Dienstag, Februar 15, 2011

Hausfeuer

Mein Schwiegervater schenkt mir zu Weihnachten traditionell einen Geldschein, den ich dazu nutze, mir ganz bewusst einen Wunsch zu erfüllen. Meistens habe ich mir vorher schon etwas Schönes überlegt. So auch zum letzten Fest.

Immer schon habe ich gern mit Wachs gespielt und an brennenden Kerzen herumgepopelt. Ich weiß, dass ich damit nicht allein bin.
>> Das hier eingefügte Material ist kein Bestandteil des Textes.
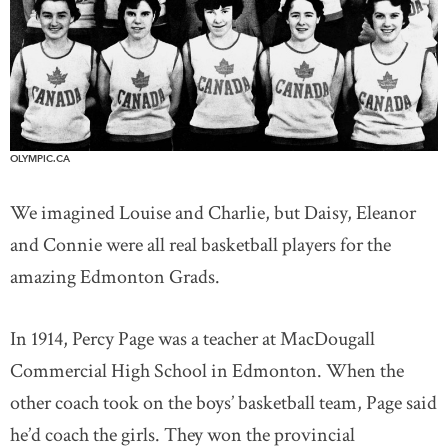
OLYMPIC.CA
We imagined Louise and Charlie, but Daisy, Eleanor
and Connie were all real basketball players for the
amazing Edmonton Grads.
In 1914, Percy Page was a teacher at MacDougall
Commercial High School in Edmonton. When the
other coach took on the boys’ basketball team, Page said
he’d coach the girls. They won the provincial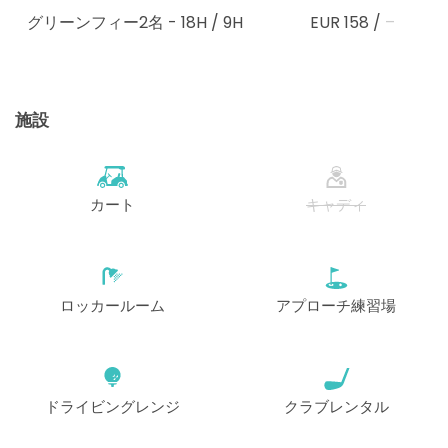
グリーンフィー2名
- 18H / 9H
EUR 158
/
–
施設
カート
キャディ
ロッカールーム
アプローチ練習場
ドライビングレンジ
クラブレンタル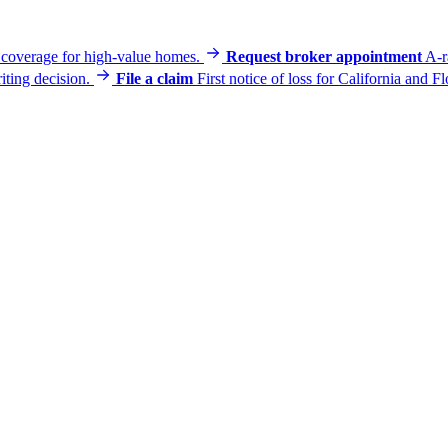
e coverage for high-value homes.
Request broker appointment
A-r
iting decision.
File a claim
First notice of loss for California and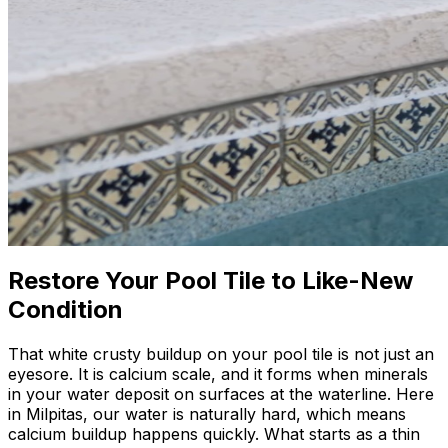
Restore Your Pool Tile to Like-New
Condition
That white crusty buildup on your pool tile is not just an
eyesore. It is calcium scale, and it forms when minerals
in your water deposit on surfaces at the waterline. Here
in Milpitas, our water is naturally hard, which means
calcium buildup happens quickly. What starts as a thin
Mein Opa mütterlicherseits zum Beispiel hat sehr gern Metallnägel an der Flamme erhitzt und der dicken Stumpenkerze dann damit ein Muster verpasst. Mit ausgelaufenem Wachs kneten meine Kinder gern herum...



Auf diese Feuerschale hier hatte ich also schon länger ein Auge geworfen. Das Prinzip ist einfach: mittels Kapillarwirkung zieht der Glasfaserdocht das Wachs nach oben, wo es abbrennt. Dabei erhitzt sich die Aluverkleidung und schmilzt die Restkerzen, mit denen die Keramikschale gefüllt werden kann. Dochte u.Ä. können ab und an herausgefischt werden.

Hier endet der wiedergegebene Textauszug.